Length materials and appliances
Specimens (insects, plants, etc.) ), formaldehyde, urea, glacial acetic acid, 25% NaOH solution, colored ink, balance (or scale), electric stove (or other heat source), water bath pot (or ordinary pot), iron shelf, iron clip, medicine spoon, measuring cylinder, conical flask, warm juice, glass rod, plastic mold and dryer.
2. Method steps
(1) May ~ 10 should be selected every year, when the ambient temperature is high and the resin synthesis speed is fast.

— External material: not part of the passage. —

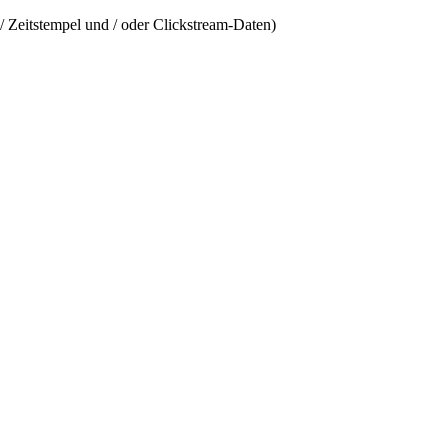
/ Zeitstempel und / oder Clickstream-Daten)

(2) Prepare urea-formaldehyde monomer, take 63g urea and 180ml formaldehyde, put them in a conical flask, and add 5 drops of 25% NaOH solution to stir. Heat quickly in a water bath. When the temperature rises to 90℃, add 30 drops of glacial acetic acid. When the temperature rises to 100℃, stop heating. Keep the reaction temperature (above 95℃) for 5min, and then continue heating. Immerse the liquid in clear water with a glass rod. When the liquid drops disperse in a cloud shape, immediately add 30 drops of 25% NaOH solution and stop heating. Add 1 drop of color ink to make color urea-formaldehyde monomer. Urea-formaldehyde monomer is far away from strong acid and alkali. Storage time shall not exceed 50 days.
(3) Synthetic resin Take 20 parts of urea-formaldehyde monomer, add 1 part of glacial acetic acid, mix and fully stir to polymerize into urea-formaldehyde resin. Dolphin aldehyde resin should be synthesized the day before pouring the bottom plate, embedding the specimen or covering the top plate. Let it stand for one day after synthesis to remove bubbles and impurities.
(4) The pouring bottom plate should be made of a plastic mold with a certain hardness that does not react with urea-formaldehyde resin, and the surface of the mold should be smooth. The size of the mold depends on the size of the specimen, which is slightly larger than the specimen. Wipe the mold clean before pouring the bottom plate. When casting, the urea-formaldehyde resin synthesized the day before was poured into the mold along the glass rod. The thickness shall not exceed 5mm, and the bottom plate shall be put into the dryer after pouring.
(5) On the third day after the embedded samples are poured on the bottom plate, the fresh samples (such as insects, plants, etc.) collected in advance are soaked in the newly prepared urea-formaldehyde resin. Attention should be paid to posing in time, and plant specimens should be color-preserved before embedding. On the fourth day, the bottom plate in the mold hardened. At this point, put the above specimen on the bottom plate and then put it back in the dryer. After 2 days, the specimen was firmly adhered to the bottom plate, and then the specimen was embedded. It is advisable to pour the resin no more than 5mm at a time, and put it into the dryer after pouring. After 3 days, when the resin hardens, the second and third layers are poured again ... This process is repeated until all specimens are embedded. But if it is a LEPIDOPTERA specimen, the dam must be embedded at one time.
(6) After all specimens of the top cover are sealed and buried, the upper resin hardens, then the top layer of 5mm is poured and put into the dryer. When the specimen is hardened and pressed without imprint, the amber specimen is taken out of the mold.
(7) Tissue Specimens Amber specimens made by this method are crystal clear and lifelike. Generally, you only need to modify the edges slightly. Conditional mold polishing effect is better.
(8) Save the specimen. Store amber in a special specimen box. Avoid contact with strong acid and alkali during storage and keep the air dry.